T.N.Olsthoorn, Feb2017



Sorting (and) filtering are important operations when working with data and databases. This tutorial demonstrates some of the concepts.

The first concept is about `in place` soring versus sorting whereby a new object is generated.

In place sorting does not genrate a new object, hence, no new object is obtained. This is what happens when sorting a list with its methods .sort()

In [12]:
import numpy as np
from numpy import random

In [16]:
myArray = np.random.randint(10, size=15)
print(type(myArray))
print(myArray)

<class 'numpy.ndarray'>
[7 6 4 2 6 3 8 0 2 4 1 4 9 7 0]


By the way, one recognizes an array by the lack of commas between the elements. In a list, these elements are separated by commas. To show this cast the myArray into a list using the `list()` function:

In [18]:
myList = list(myArray)
print(type(myList))
print(myList, "   <---- elements separated by commas !")

<class 'list'>
[7, 6, 4, 2, 6, 3, 8, 0, 2, 4, 1, 4, 9, 7, 0]    <---- elements separated by commas !

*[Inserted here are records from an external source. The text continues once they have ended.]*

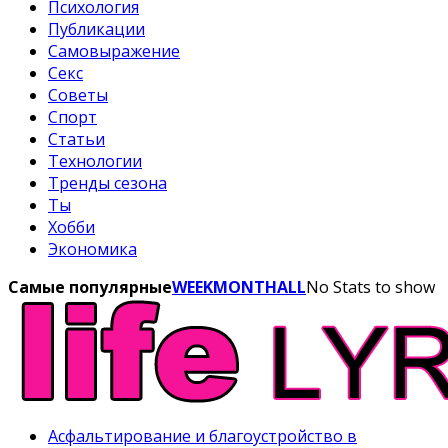
Психология
Публикации
Самовыражение
Секс
Советы
Спорт
Статьи
Технологии
Тренды сезона
Ты
Хобби
Экономика
Самые популярные
WEEK
MONTH
ALL
No Stats to show
Асфальтирование и благоустройство в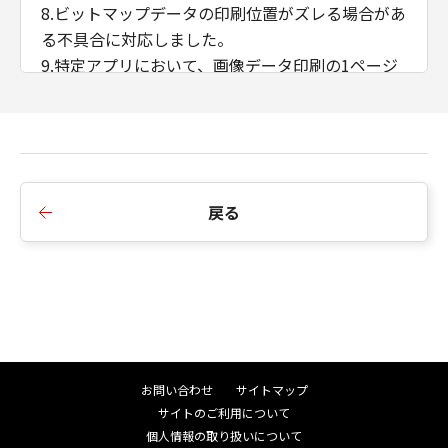
8.ビットマップデータの印刷位置がズレる場合があ
る不具合に対応しました。
9.特定アプリにおいて、画像データ印刷の1ページ
目と2ページ目の印刷結果が異なる不具合に対応し
ました。
10.プリンタードライバーの［出力方法］を［保存
+ボックス番号指定］に設定した状態で［お気に入
り］を変更すると、ボックス番号が初期値0に戻っ
戻る
てしまう不具合に対応しました。
11.はがき用紙サイズの出力時間が遅くなる不具合
に対応しました。
12.ドライバーモジュールでアクセス違反（Access
Violation）が発生した際に正しくエラーを返すよ
う変更しました。
13.iPR C800でユーザー定義用紙サイズを正しく認
お問い合わせ
サイトマップ
識しない場合がある不具合に対応しました。
サイトのご利用について
14.マルチリンガル対応の仕様を変更しました。
個人情報の取り扱いについて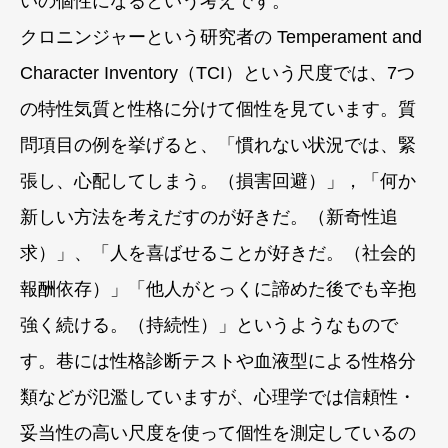
いの個性になるという考えです。
クロニンジャーという研究者の Temperament and
Character Inventory（TCI）という尺度では、7つ
の特性気質と性格に分けて個性を見ています。質
問項目の例を挙げると、「慣れない状況では、緊
張し、心配してしまう。（損害回避）」，「何か
新しい方法を考えだすのが好きだ。（新奇性追
求）」、「人を喜ばせることが好きだ。（社会的
報酬依存）」「他人がとっくに諦めた後でも辛抱
強く続ける。（持続性）」というようなもので
す。巷には性格診断テストや血液型による性格分
類などが氾濫していますが、心理学では信頼性・
妥当性の高い尺度を使って個性を測定しているの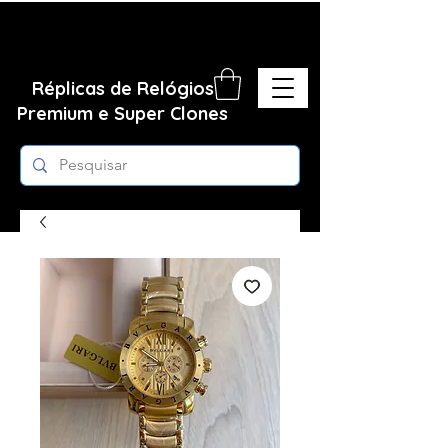
Réplicas de Relógios
Premium e Super Clones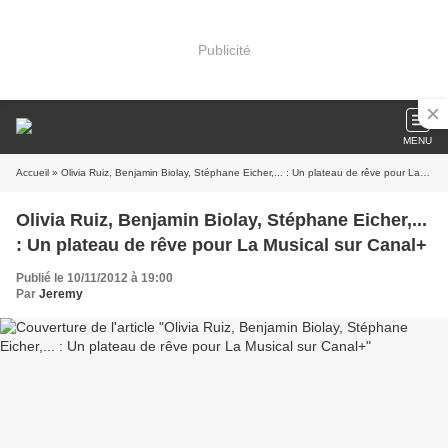
Publicité
MENU
Accueil
» Olivia Ruiz, Benjamin Biolay, Stéphane Eicher,... : Un plateau de rêve pour La Musical sur Canal+
Olivia Ruiz, Benjamin Biolay, Stéphane Eicher,...
: Un plateau de rêve pour La Musical sur Canal+
Publié le 10/11/2012 à 19:00
Par
Jeremy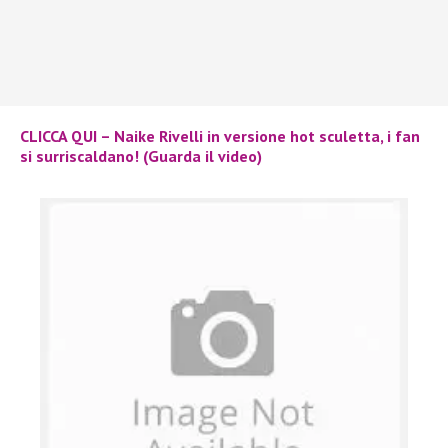
CLICCA QUI – Naike Rivelli in versione hot sculetta, i fan
si surriscaldano! (Guarda il video)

Ok, let's sort the array using its metod `sort()` (hence `.sort()`):

In [15]:
newArray =  myArray.sort()
print(newArray)
print(myArray)

None
[0 1 1 3 3 4 5 6 6 6 6 8 8 8 9]


As can be seen newList is None, hence myList.sort() does not generate a list byt the None object.

On the other hand, myList has been sorted, as is shown by print(myList). Obviously, newList is sorted in place.

In place sorting works the same for lists.

In [20]:
print(myList)
newList = myList.sort()
print(newList)
print(myList)

[7, 6, 4, 2, 6, 3, 8, 0, 2, 4, 1, 4, 9, 7, 0]
None
[0, 0, 1, 2, 2, 3, 4, 4, 4, 6, 6, 7, 7, 8, 9]


This shows, that the sort method does not generate a new list, but, on the contrary, the list is sorted `in place`.
Therefore, `assigning myList.sort()` to something else like newList is pointless and, and when done accidentily in code it is confusing, because the result is the object `None` (meaning nothing).

Both numpy arrays and lists have a method sort() that sorts in place. This is possible because both numpy arrays and lists are mutable. If they were not, in place sorting would be impossible. This is the case with tuples, which are immutable

In [22]:
myTuple = tuple(np.random.randint(10, size=15))
print(type(myTuple))
print(myTuple)

<class 'tuple'>
(4, 2, 8, 8, 4, 8, 3, 2, 4, 3, 1, 8, 9, 1, 4)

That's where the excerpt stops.